> _YOUR ASSIGNMENT_: All pictures are to be dropped, and the remaining data set down exactly.

○ ○ ○ ○ ○ ○ ○

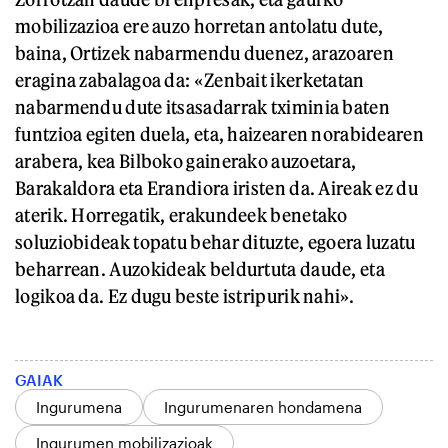
mobilizazioa ere auzo horretan antolatu dute,
baina, Ortizek nabarmendu duenez, arazoaren
eragina zabalagoa da: «Zenbait ikerketatan
nabarmendu dute itsasadarrak tximinia baten
funtzioa egiten duela, eta, haizearen norabidearen
arabera, kea Bilboko gainerako auzoetara,
Barakaldora eta Erandiora iristen da. Aireak ez du
aterik. Horregatik, erakundeek benetako
soluziobideak topatu behar dituzte, egoera luzatu
beharrean. Auzokideak beldurtuta daude, eta
logikoa da. Ez dugu beste istripurik nahi».
GAIAK
Ingurumena
Ingurumenaren hondamena
Ingurumen mobilizazioak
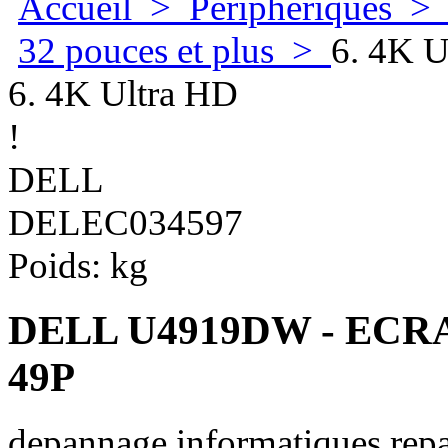
Accueil
>
Peripheriques
32 pouces et plus
>
6. 4K U
6. 4K Ultra HD
!
DELL
DELEC034597
Poids:
kg
DELL U4919DW - EC
49P
depannage informatiques repa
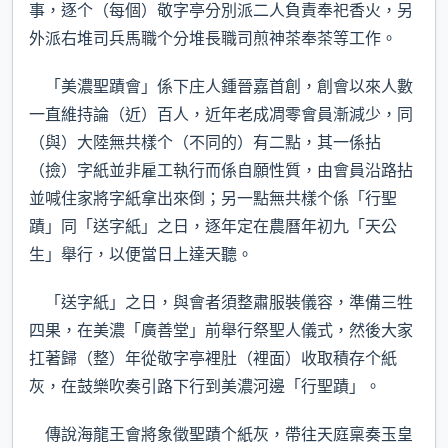
事，逐个（每個）敬字亭分別派二人負責奉祀香火，另
外派右堆司兵馬職个分堆長職司煎神茶奉茶等工作。
「美濃聖蹟會」係下庄人鍾晉嘉首創，創會以來人數
一直維持論（近）百人，近年老成凋零會員漸減少，同
（與）大陸無共樣个（不同的）有二點，其一係拈
（撿）字紙並非雇工執行而係自願性質，由會員沿路拈
並喊住家將字紙拿出來倒；另一點無共樣个係「行聖
蹟」同「送字紙」之日，逐年定在農曆年初九「天公
生」舉行，以便當日上達天聽。
「送字紙」之日，與會者須整肅服裝儀容，準備三牲
四果，在美濃「廣善堂」前舉行祭聖人儀式，然後大家
扛著歸（整）年從敬字亭裡肚（裡面）收取積存个紙
灰，在鼓樂吹奏引路下行到美濃河邊「行聖蹟」。
傳說海龍王會將象徵聖蹟个紙灰，帶往天庭稟奏玉皇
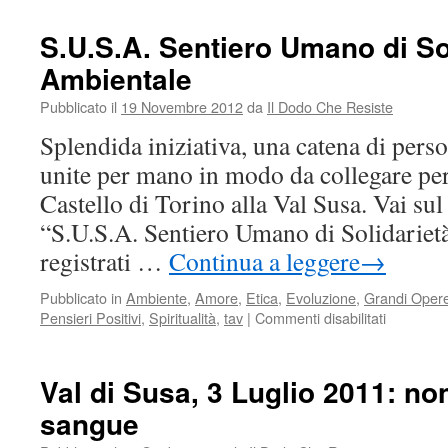
cosa
serve
S.U.S.A. Sentiero Umano di So
la
Ambientale
TAV
Torino-
Pubblicato il
19 Novembre 2012
da
Il Dodo Che Resiste
Lione
Splendida iniziativa, una catena di pers
unite per mano in modo da collegare per
Castello di Torino alla Val Susa. Vai sul 
“S.U.S.A. Sentiero Umano di Solidariet
registrati …
Continua a leggere
→
Pubblicato in
Ambiente
,
Amore
,
Etica
,
Evoluzione
,
Grandi Oper
su
Pensieri Positivi
,
Spiritualità
,
tav
|
Commenti disabilitati
S.U.S.A.
Sentiero
Umano
Val di Susa, 3 Luglio 2011: no
di
sangue
Solidariet
Ambienta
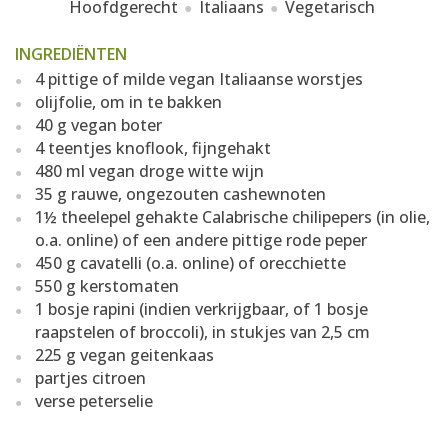
Hoofdgerecht
Italiaans
Vegetarisch
INGREDIËNTEN
4 pittige of milde vegan Italiaanse worstjes
olijfolie, om in te bakken
40 g vegan boter
4 teentjes knoflook, fijngehakt
480 ml vegan droge witte wijn
35 g rauwe, ongezouten cashewnoten
1½ theelepel gehakte Calabrische chilipepers (in olie,
o.a. online) of een andere pittige rode peper
450 g cavatelli (o.a. online) of orecchiette
550 g kerstomaten
1 bosje rapini (indien verkrijgbaar, of 1 bosje
raapstelen of broccoli), in stukjes van 2,5 cm
225 g vegan geitenkaas
partjes citroen
verse peterselie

○ ○ ○ ○ ○ ○ ○

> _OUTPUT FOR THIS EXERCISE_:
mobilizazioa ere auzo horretan antolatu dute,
baina, Ortizek nabarmendu duenez, arazoaren
eragina zabalagoa da: «Zenbait ikerketatan
nabarmendu dute itsasadarrak tximinia baten
funtzioa egiten duela, eta, haizearen norabidearen
arabera, kea Bilboko gainerako auzoetara,
Barakaldora eta Erandiora iristen da. Aireak ez du
aterik. Horregatik, erakundeek benetako
soluziobideak topatu behar dituzte, egoera luzatu
beharrean. Auzokideak beldurtuta daude, eta
logikoa da. Ez dugu beste istripurik nahi».
GAIAK
Ingurumena
Ingurumenaren hondamena
Ingurumen mobilizazioak
Accueil
>
Peripheriques
32 pouces et plus
>
6. 4K U
6. 4K Ultra HD
!
DELL
DELEC034597
Poids:
kg
DELL U4919DW - EC
49P
depannage informatiques repa
事，逐个（每個）敬字亭分別派二人負責奉祀香火，另
外派右堆司兵馬職个分堆長職司煎神茶奉茶等工作。
「美濃聖蹟會」係下庄人鍾晉嘉首創，創會以來人數
一直維持論（近）百人，近年老成凋零會員漸減少，同
（與）大陸無共樣个（不同的）有二點，其一係拈
（撿）字紙並非雇工執行而係自願性質，由會員沿路拈
並喊住家將字紙拿出來倒；另一點無共樣个係「行聖
蹟」同「送字紙」之日，逐年定在農曆年初九「天公
生」舉行，以便當日上達天聽。
「送字紙」之日，與會者須整肅服裝儀容，準備三牲
四果，在美濃「廣善堂」前舉行祭聖人儀式，然後大家
扛著歸（整）年從敬字亭裡肚（裡面）收取積存个紙
灰，在鼓樂吹奏引路下行到美濃河邊「行聖蹟」。
傳說海龍王會將象徵聖蹟个紙灰，帶往天庭稟奏玉皇
cosa
serve
S.U.S.A. Sentiero Umano di So
la
Ambientale
TAV
Torino-
Pubblicato il
19 Novembre 2012
da
Il Dodo Che Resiste
Lione
Splendida iniziativa, una catena di pers
unite per mano in modo da collegare per
Castello di Torino alla Val Susa. Vai sul 
“S.U.S.A. Sentiero Umano di Solidariet
registrati …
Continua a leggere
→
Pubblicato in
Ambiente
,
Amore
,
Etica
,
Evoluzione
,
Grandi Oper
su
Pensieri Positivi
,
Spiritualità
,
tav
|
Commenti disabilitati
S.U.S.A.
Sentiero
Umano
Val di Susa, 3 Luglio 2011: no
di
sangue
Solidariet
Ambienta
Hoofdgerecht
Italiaans
Vegetarisch
INGREDIËNTEN
4 pittige of milde vegan Italiaanse worstjes
olijfolie, om in te bakken
40 g vegan boter
4 teentjes knoflook, fijngehakt
480 ml vegan droge witte wijn
35 g rauwe, ongezouten cashewnoten
1½ theelepel gehakte Calabrische chilipepers (in olie,
o.a. online) of een andere pittige rode peper
450 g cavatelli (o.a. online) of orecchiette
550 g kerstomaten
1 bosje rapini (indien verkrijgbaar, of 1 bosje
raapstelen of broccoli), in stukjes van 2,5 cm
225 g vegan geitenkaas
partjes citroen
verse peterselie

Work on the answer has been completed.